Linee guida sull'ablazione transcatetere della fibrillazione atriale

Fonte
A cura di Claudio Pandozi, Direttore UOS Elettrofisiologia, Ospedale S. Filippo Neri, Roma

Aggiornato il 09/02/2026

Informazioni rapide
Contenuti derivati da testi redatti da Medici specialisti in ambito cardiovascolare, adattati usando un linguaggio semplice per aiutarti a capire meglio la tua salute
Categoria: 50 Sezione: 3

Introduzione

L'ablazione transcatetere è una procedura sempre più utilizzata per trattare la fibrillazione atriale, un tipo comune di aritmia cardiaca. Le linee guida nazionali e internazionali concordano nel considerarla un trattamento efficace e sicuro, che potrebbe diventare la prima scelta in futuro per molti pazienti.

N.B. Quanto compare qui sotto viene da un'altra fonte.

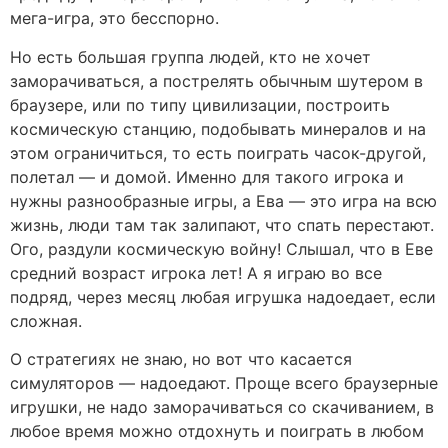
мега-игра, это бесспорно.
Но есть большая группа людей, кто не хочет
заморачиваться, а пострелять обычным шутером в
браузере, или по типу цивилизации, построить
космическую станцию, подобывать минералов и на
этом ограничиться, то есть поиграть часок-другой,
полетал — и домой. Именно для такого игрока и
нужны разнообразные игры, а Ева — это игра на всю
жизнь, люди там так залипают, что спать перестают.
Ого, раздули космическую войну! Слышал, что в Еве
средний возраст игрока лет! А я играю во все
подряд, через месяц любая игрушка надоедает, если
сложная.
О стратегиях не знаю, но вот что касается
симуляторов — надоедают. Проще всего браузерные
игрушки, не надо заморачиваться со скачиванием, в
любое время можно отдохнуть и поиграть в любом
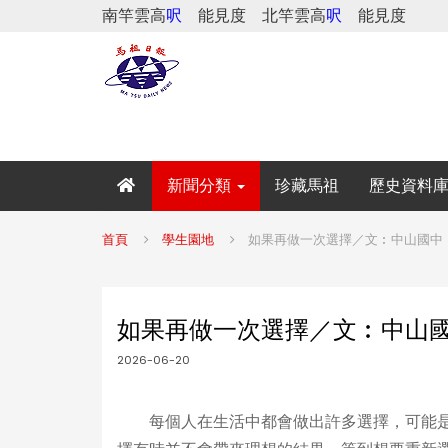
南竿雲高
呎
能見度
北竿雲高
呎
能見度
新聞分類
珍藏馬祖
歷史資料
首頁
學生園地
如果再做一次選擇／文︰中山國中
如果再做一次選擇／文︰中山
2026-06-20
每個人在生活中都會做出許多選擇，可能是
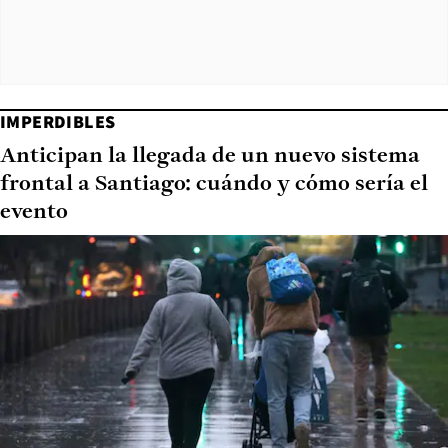
IMPERDIBLES
Anticipan la llegada de un nuevo sistema
frontal a Santiago: cuándo y cómo sería el
evento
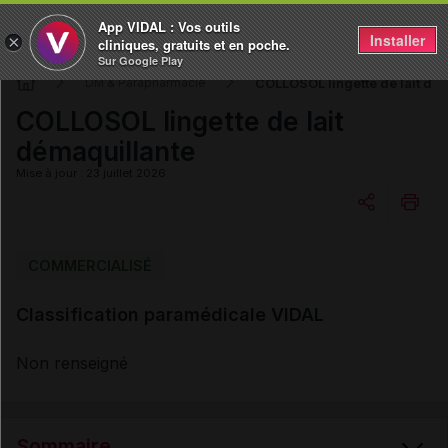
App VIDAL : Vos outils
Installer
×
cliniques, gratuits et en poche.
Sur Google Play
COLLOSOL lingette de lait dé
DM & Parapharmacie
COLLOSOL lingette de lait
démaquillante
Mise à jour : 23 juillet 2026
Copier l'url
COMMERCIALISÉ
Classification paramédicale VIDAL
Email
Non renseigné
Sommaire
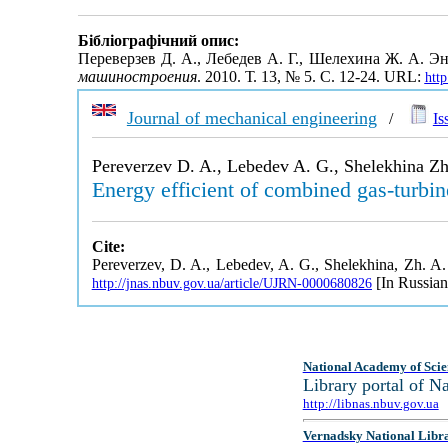
Бібліографічний опис:
Переверзев Д. А., Лебедев А. Г., Шелехина Ж. А.
машиностроения
. 2010. Т. 13, № 5. С. 12-24. URL:
htt
Journal of mechanical engineering
/
Is
Pereverzev D. A., Lebedev A. G., Shelekhina Zh
Energy efficient of combined gas-turbin
Cite:
Pereverzev, D. A., Lebedev, A. G., Shelekhina, Zh. A. 
[In Russian
http://jnas.nbuv.gov.ua/article/UJRN-0000680826
National Academy of Scie
Library portal of 
http://libnas.nbuv.gov.ua
Vernadsky National Libr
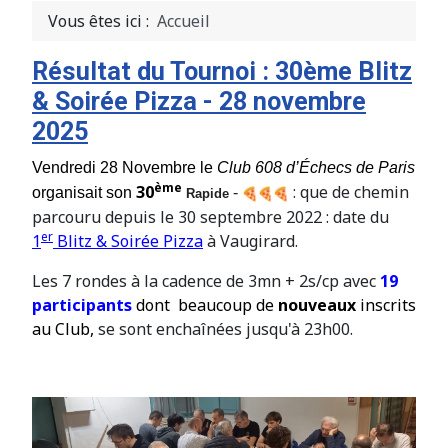
Vous êtes ici :
Accueil
Résultat du Tournoi : 30ème Blitz
& Soirée Pizza - 28 novembre
2025
Vendredi 28 Novembre le
Club 608 d’Échecs de Paris
ème
30
: que de chemin
organisait son
-
Rapide
parcouru depuis le 30 septembre 2022 : date du
er
1
Blitz & Soirée Pizza
à Vaugirard.
Les 7 rondes à la cadence de 3mn + 2s/cp avec
19
participants
dont beaucoup de
nouveaux
inscrits
au Club,
se sont enchaînées jusqu'à 23h00.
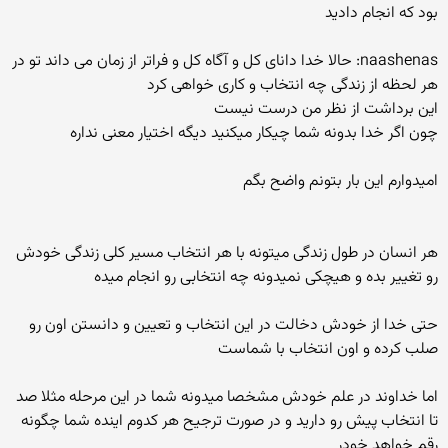
بود که انجام دادید
naashenas: حالا خدا دانای کل و آگاه کل و فراتر از زمان می داند تو در
هر لحظه از زندگی چه انتخاب و کاری خواهی کرد
این برداشت از نظر من درست نیست
چون اگر خدا بدونه شما چیکار میکنید دیگه اختیار معنی نداره
امیدوارم این بار بتونم واضح بگم
هر انسان در طول زندگی میتونه با هر انتخاب مسیر کلی زندگی خودش
رو تغییر بده و هیچکی نمیدونه چه انتخابی رو انجام میده
حتی خدا از خودش دخالت در این انتخاب و تعیین و دانستن اون رو
صلب کرده و اون انتخاب با شماست
اما خداوند در علم خودش مشخصا میدونه شما در این مرحله مثلا صد
تا انتخاب پیش رو دارید و در صورت ترجیح هر کدوم اینده شما چگونه
رقم خواهد خودر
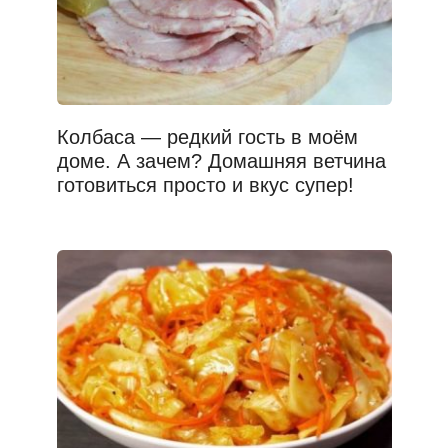
Колбаса — редкий гость в моём
доме. А зачем? Домашняя ветчина
готовиться просто и вкус супер!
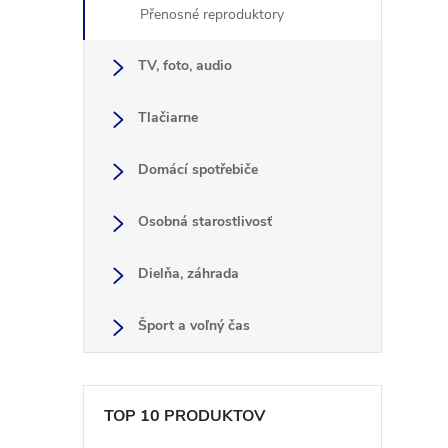
Přenosné reproduktory
TV, foto, audio
l
Tlačiarne
Domácí spotřebiče
Osobná starostlivosť
Dielňa, záhrada
i
Šport a voľný čas
TOP 10 PRODUKTOV
r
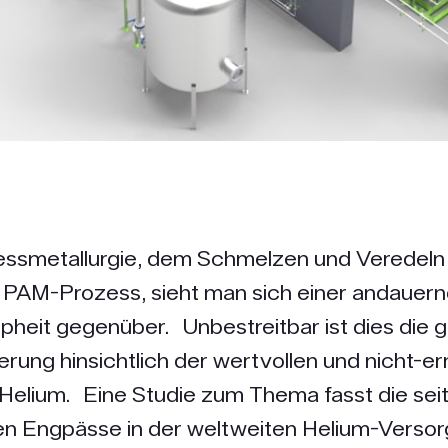
zessmetallurgie, dem Schmelzen und Veredeln
m PAM-Prozess, sieht man sich einer andauer
heit gegenüber. Unbestreitbar ist dies die 
rung hinsichtlich der wertvollen und nicht-e
Helium. Eine Studie zum Thema fasst die sei
n Engpässe in der weltweiten Helium-Verso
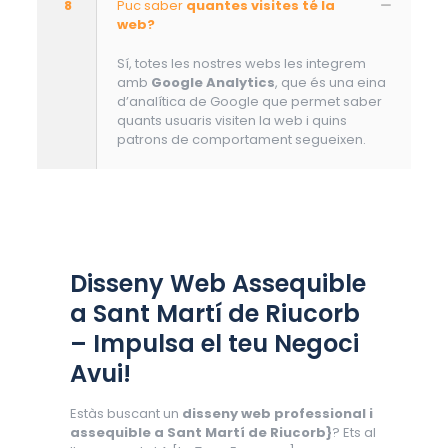
8
Puc saber
quantes visites té la
web?
Sí, totes les nostres webs les integrem
amb
Google Analytics
, que és una eina
d’analítica de Google que permet saber
quants usuaris visiten la web i quins
patrons de comportament segueixen.
Disseny Web Assequible
a Sant Martí de Riucorb
– Impulsa el teu Negoci
Avui!
Estàs buscant un
disseny web professional i
assequible a Sant Martí de Riucorb}
? Ets al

Che cos'è l'ablazione transcatetere della fibrillazione atriale

L'ablazione transcatetere è una procedura medica che mira a correggere la fibrillazione atriale, un disturbo del ritmo cardiaco. Questa tecnica è diventata sempre più diffusa grazie ai suoi risultati positivi e al basso rischio di complicazioni gravi.

Perché l'ablazione è importante

Rispetto ai farmaci, l'ablazione ha dimostrato di essere più efficace nel mantenere un ritmo cardiaco normale (ritmo sinusale) e di non causare gli effetti collaterali tipici dei medicinali. Studi recenti hanno confermato che mantenere il ritmo sinusale è vantaggioso per la salute del paziente.

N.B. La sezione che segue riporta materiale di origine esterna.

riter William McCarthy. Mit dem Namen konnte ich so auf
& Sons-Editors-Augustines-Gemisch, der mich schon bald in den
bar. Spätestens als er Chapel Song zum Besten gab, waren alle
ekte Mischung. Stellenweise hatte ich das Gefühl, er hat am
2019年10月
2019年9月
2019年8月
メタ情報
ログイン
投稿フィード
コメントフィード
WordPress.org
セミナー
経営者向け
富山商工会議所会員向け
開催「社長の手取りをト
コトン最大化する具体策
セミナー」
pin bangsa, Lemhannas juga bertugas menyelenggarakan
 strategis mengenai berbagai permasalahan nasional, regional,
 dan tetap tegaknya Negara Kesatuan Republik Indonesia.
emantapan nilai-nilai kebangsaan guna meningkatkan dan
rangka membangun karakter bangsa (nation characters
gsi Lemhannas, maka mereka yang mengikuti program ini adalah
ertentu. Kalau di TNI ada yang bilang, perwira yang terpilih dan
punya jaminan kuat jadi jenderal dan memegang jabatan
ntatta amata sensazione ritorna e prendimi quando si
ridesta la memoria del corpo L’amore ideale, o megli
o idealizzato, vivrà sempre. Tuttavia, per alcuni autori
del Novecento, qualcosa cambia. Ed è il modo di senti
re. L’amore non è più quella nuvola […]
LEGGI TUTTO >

Indicazioni delle linee guida nazionali e internazionali

Le linee guida, cioè le raccomandazioni ufficiali per i medici, sia italiane che internazionali, sono molto simili e riconoscono l'ablazione come una procedura di routine, non più sperimentale. Ecco i punti principali:

  • L'ablazione è consigliata soprattutto per pazienti con fibrillazione atriale che causa sintomi e che non rispondono ai farmaci.
  • Non c'è un'età precisa per considerare un paziente "anziano"; si valuta la situazione generale e la salute biologica.
  • Per i pazienti non anziani con fibrillazione atriale sintomatica resistente ai farmaci, l'ablazione ha una raccomandazione di classe I, cioè è fortemente consigliata.
  • Per i pazienti anziani con le stesse caratteristiche, la raccomandazione è di classe IIa, cioè è considerata una buona opzione.
  • In alcuni casi, soprattutto per motivi personali o professionali, l'ablazione può essere scelta come prima terapia, anche senza aver provato tutti i farmaci.

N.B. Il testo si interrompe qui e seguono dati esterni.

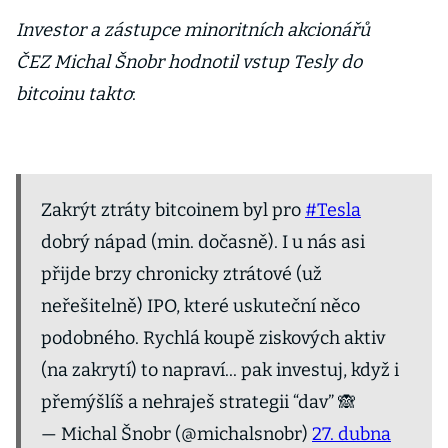
Investor a zástupce minoritních akcionářů
ČEZ Michal Šnobr hodnotil vstup Tesly do
bitcoinu takto
:
Zakrýt ztráty bitcoinem byl pro
#Tesla
dobrý nápad (min. dočasně). I u nás asi
přijde brzy chronicky ztrátové (už
neřešitelně) IPO, které uskuteční něco
podobného. Rychlá koupě ziskových aktiv
(na zakrytí) to napraví... pak investuj, když i
přemýšlíš a nehraješ strategii “dav” 🙈
— Michal Šnobr (@michalsnobr)
27. dubna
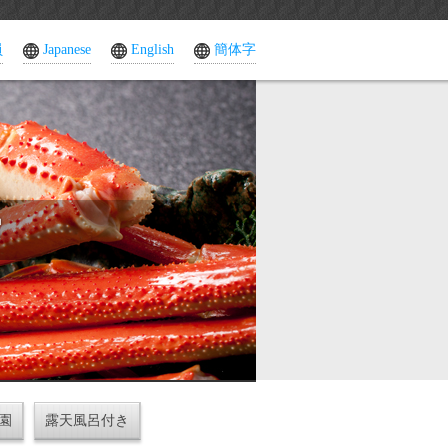
員
Japanese
English
簡体字
館
園
露天風呂付き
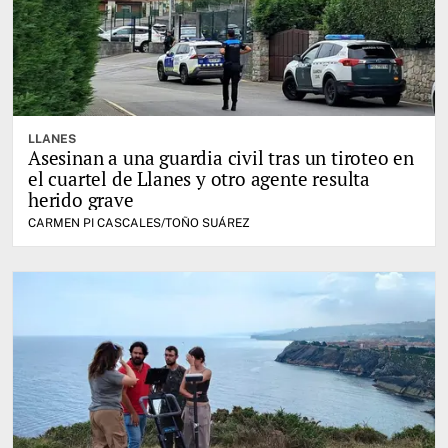
LLANES
Asesinan a una guardia civil tras un tiroteo en
el cuartel de Llanes y otro agente resulta
herido grave
CARMEN PI CASCALES/TOÑO SUÁREZ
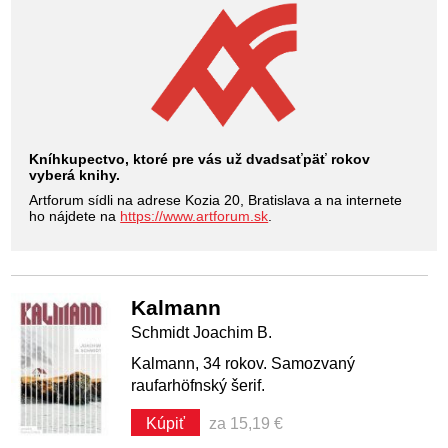
Kníhkupectvo, ktoré pre vás už dvadsaťpäť rokov
vyberá knihy.
Artforum sídli na adrese Kozia 20, Bratislava a na internete
ho nájdete na
https://www.artforum.sk
.
Kalmann
Schmidt Joachim B.
Kalmann, 34 rokov. Samozvaný
raufarhöfnský šerif.
Kúpiť
za 15,19 €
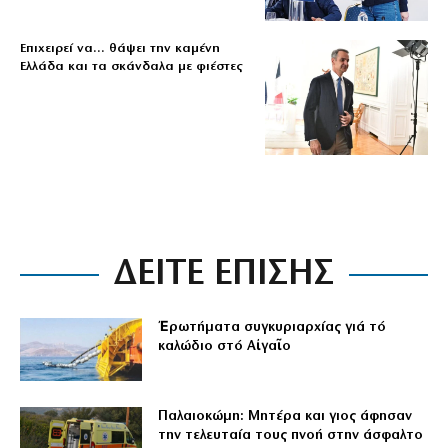
Επιχειρεί να… θάψει την καμένη
Ελλάδα και τα σκάνδαλα με φιέστες
ΔΕΙΤΕ ΕΠΙΣΗΣ
Ἐρωτήματα συγκυριαρχίας γιά τό
καλώδιο στό Αἰγαῖο
Παλαιοκώμη: Μητέρα και γιος άφησαν
την τελευταία τους πνοή στην άσφαλτο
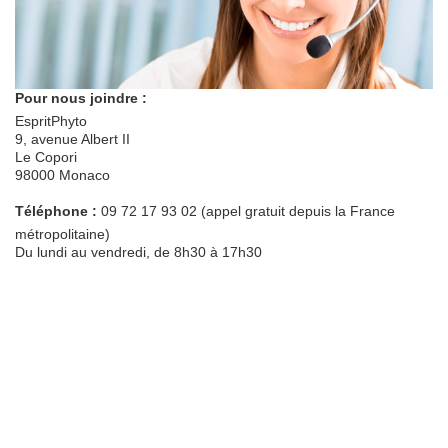
Pour nous joindre :
EspritPhyto
9, avenue Albert II
Le Copori
98000 Monaco
Téléphone :
09 72 17 93 02 (appel gratuit depuis la France
métropolitaine)
Du lundi au vendredi, de 8h30 à 17h30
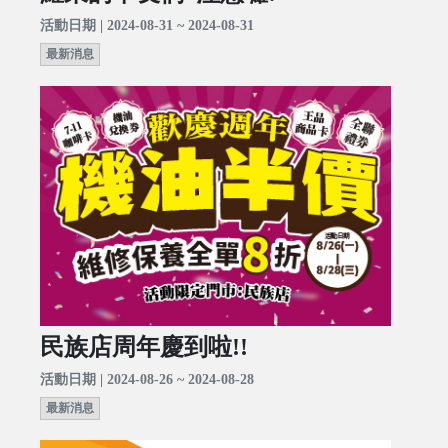
活動日期 | 2024-08-31 ~ 2024-08-31
最新消息
民族店周年慶到啦!!
活動日期 | 2024-08-26 ~ 2024-08-28
最新消息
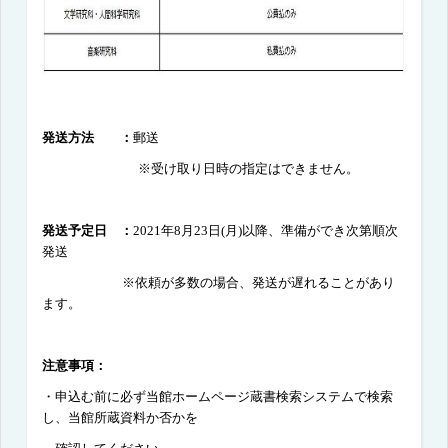
発送方法
：
郵送
※受け取り日時の指定はできません。
発送予定日 ：
2021
年
8月23日
(月
)
以降、準備ができ次第順次
発送
※依頼が多数の場合、発送が遅れることがあり
ます。
注意事項：
・申込む前に必ず当館ホームページ蔵書検索システムで検索
し、当館所蔵資料か否かを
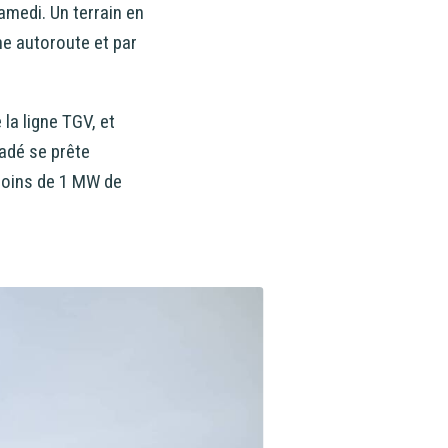
amedi. Un terrain en
ne autoroute et par
 la ligne TGV, et
radé se prête
(moins de 1 MW de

Differenze tra linee guida nazionali e internazionali

Le linee guida internazionali suggeriscono che, per i pazienti senza problemi cardiaci gravi, si può iniziare con farmaci come flecainide, propafenone o sotalolo. Se questi non funzionano, si può scegliere tra altri farmaci o passare direttamente all'ablazione, senza obbligo di provare tutti i medicinali.

Inoltre, le linee guida internazionali considerano l'ablazione una scelta ragionevole anche per prevenire nuove crisi di fibrillazione atriale in pazienti con sintomi e cuore poco dilatato.

Ruolo futuro dell'ablazione

Entrambe le linee guida sottolineano che l'ablazione è già un trattamento di routine e che potrebbe diventare la prima scelta per molti pazienti con fibrillazione atriale in futuro, grazie alla sua efficacia e sicurezza.

In conclusione

Le linee guida nazionali e internazionali sono d'accordo nel considerare l'ablazione transcatetere un trattamento efficace e sicuro per la fibrillazione atriale. Questo intervento è ormai parte della pratica comune e potrebbe diventare la prima opzione terapeutica per molti pazienti, migliorando la gestione di questa aritmia.